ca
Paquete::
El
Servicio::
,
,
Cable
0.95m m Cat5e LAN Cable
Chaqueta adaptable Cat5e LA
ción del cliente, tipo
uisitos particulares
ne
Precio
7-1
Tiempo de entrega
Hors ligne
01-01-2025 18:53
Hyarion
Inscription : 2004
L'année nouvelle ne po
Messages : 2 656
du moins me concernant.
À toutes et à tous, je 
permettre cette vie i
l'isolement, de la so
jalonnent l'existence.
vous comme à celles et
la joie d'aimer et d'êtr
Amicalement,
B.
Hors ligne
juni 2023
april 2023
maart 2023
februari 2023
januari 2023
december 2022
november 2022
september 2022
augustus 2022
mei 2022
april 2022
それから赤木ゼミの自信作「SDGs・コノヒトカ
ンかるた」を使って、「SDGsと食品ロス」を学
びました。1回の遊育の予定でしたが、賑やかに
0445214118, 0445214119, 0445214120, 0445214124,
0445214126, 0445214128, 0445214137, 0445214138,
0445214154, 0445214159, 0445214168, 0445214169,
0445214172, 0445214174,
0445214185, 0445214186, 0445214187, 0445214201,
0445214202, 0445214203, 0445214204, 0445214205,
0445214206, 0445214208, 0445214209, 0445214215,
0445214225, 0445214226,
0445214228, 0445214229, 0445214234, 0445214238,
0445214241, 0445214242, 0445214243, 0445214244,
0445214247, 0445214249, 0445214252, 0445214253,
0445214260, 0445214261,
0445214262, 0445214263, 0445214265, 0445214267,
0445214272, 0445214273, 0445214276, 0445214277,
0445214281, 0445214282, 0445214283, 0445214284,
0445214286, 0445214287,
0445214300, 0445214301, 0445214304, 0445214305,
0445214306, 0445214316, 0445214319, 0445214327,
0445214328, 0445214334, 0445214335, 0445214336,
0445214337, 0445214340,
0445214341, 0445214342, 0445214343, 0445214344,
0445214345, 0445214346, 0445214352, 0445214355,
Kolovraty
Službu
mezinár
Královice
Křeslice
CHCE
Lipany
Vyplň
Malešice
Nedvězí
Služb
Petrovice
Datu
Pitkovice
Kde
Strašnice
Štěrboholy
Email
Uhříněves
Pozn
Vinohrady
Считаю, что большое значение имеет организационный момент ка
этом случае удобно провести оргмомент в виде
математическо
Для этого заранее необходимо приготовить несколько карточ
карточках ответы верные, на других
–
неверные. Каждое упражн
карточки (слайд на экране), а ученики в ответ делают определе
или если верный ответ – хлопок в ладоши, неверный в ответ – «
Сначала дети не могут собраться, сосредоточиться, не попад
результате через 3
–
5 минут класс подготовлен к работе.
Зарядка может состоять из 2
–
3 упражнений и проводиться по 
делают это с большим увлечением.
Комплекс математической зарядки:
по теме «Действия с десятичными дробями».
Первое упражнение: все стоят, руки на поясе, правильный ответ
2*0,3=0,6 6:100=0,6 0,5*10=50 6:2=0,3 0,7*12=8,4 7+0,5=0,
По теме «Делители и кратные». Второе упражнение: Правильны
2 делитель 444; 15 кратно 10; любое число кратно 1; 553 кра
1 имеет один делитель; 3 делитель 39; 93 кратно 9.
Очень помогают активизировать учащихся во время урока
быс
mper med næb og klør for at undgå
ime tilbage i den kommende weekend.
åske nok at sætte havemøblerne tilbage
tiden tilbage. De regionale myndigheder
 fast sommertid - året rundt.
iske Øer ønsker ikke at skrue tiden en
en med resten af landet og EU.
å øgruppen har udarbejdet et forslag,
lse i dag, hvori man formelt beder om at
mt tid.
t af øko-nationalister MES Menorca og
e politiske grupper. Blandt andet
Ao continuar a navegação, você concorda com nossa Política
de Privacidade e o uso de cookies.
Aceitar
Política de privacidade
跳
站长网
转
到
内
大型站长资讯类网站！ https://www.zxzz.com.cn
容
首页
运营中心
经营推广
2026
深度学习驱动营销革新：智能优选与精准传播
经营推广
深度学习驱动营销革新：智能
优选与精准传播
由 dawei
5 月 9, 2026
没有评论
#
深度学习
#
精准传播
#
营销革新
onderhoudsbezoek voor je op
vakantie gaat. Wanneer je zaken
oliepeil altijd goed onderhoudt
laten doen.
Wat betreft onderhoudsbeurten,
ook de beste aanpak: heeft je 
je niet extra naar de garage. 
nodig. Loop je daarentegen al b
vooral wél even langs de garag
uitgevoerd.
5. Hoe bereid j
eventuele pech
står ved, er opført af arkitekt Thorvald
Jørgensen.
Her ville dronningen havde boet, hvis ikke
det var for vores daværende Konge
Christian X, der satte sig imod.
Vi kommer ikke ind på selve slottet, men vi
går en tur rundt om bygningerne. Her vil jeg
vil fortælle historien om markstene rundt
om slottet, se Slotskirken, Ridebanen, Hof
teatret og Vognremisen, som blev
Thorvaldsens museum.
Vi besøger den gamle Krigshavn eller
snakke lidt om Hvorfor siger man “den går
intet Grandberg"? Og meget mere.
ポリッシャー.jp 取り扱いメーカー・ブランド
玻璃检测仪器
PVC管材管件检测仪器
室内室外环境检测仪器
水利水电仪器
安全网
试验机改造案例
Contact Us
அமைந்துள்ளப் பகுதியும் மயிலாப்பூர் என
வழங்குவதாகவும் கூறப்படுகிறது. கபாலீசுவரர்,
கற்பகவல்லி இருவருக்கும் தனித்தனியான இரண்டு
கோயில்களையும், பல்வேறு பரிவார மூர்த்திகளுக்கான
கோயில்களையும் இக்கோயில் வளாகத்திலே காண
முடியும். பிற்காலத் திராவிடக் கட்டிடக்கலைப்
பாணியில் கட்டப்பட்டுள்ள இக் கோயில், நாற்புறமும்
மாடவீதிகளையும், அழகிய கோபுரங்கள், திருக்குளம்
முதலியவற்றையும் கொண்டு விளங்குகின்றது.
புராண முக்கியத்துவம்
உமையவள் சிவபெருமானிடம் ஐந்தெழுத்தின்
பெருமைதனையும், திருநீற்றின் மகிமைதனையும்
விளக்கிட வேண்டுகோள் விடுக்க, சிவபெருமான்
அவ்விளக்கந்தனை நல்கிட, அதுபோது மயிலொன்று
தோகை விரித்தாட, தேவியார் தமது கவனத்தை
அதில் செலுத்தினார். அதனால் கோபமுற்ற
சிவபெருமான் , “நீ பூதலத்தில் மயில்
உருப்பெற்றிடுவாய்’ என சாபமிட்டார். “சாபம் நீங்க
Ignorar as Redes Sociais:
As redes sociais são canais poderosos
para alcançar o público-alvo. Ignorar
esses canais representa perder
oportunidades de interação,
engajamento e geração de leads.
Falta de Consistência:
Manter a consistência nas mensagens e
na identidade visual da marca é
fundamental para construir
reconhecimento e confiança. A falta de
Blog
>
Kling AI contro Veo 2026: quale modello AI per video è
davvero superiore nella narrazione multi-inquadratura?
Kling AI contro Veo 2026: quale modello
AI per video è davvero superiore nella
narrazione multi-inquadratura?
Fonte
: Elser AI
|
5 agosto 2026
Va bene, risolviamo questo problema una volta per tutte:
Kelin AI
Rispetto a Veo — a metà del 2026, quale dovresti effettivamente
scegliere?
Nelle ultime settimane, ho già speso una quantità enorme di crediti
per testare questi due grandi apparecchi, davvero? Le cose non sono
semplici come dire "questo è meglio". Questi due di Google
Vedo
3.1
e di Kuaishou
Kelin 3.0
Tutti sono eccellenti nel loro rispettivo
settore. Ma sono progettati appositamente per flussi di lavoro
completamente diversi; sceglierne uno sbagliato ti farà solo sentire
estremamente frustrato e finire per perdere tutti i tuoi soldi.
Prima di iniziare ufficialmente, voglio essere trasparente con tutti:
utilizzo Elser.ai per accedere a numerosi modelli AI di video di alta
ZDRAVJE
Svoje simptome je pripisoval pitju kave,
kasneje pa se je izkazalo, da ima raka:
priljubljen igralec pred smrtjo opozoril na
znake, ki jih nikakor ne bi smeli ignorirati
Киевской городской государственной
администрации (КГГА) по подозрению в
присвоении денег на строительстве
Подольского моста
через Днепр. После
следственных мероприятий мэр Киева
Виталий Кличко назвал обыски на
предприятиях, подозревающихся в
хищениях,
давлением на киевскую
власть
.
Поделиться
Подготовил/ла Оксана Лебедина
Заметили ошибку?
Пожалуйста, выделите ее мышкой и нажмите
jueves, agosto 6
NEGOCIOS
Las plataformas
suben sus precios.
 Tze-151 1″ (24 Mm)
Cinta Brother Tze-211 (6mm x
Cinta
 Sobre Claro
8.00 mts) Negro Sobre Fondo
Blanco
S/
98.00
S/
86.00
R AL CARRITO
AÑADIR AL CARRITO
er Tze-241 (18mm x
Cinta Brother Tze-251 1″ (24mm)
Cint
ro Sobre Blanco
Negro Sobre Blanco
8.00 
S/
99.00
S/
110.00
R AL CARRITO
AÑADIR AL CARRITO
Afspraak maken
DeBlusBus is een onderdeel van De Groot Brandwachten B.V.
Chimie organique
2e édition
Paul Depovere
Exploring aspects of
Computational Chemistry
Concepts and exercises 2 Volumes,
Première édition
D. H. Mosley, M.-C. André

= About this task =
Where the line holding "fundamental para construir" appears in the listing above, start reproducing exactly, and end with the line holding "per testare questi".

= Output for this task =
fundamental para construir
reconhecimento e confiança. A falta de
Blog
>
Kling AI contro Veo 2026: quale modello AI per video è
davvero superiore nella narrazione multi-inquadratura?
Kling AI contro Veo 2026: quale modello
AI per video è davvero superiore nella
narrazione multi-inquadratura?
Fonte
: Elser AI
|
5 agosto 2026
Va bene, risolviamo questo problema una volta per tutte:
Kelin AI
Rispetto a Veo — a metà del 2026, quale dovresti effettivamente
scegliere?
Nelle ultime settimane, ho già speso una quantità enorme di crediti
per testare questi due grandi apparecchi, davvero? Le cose non sono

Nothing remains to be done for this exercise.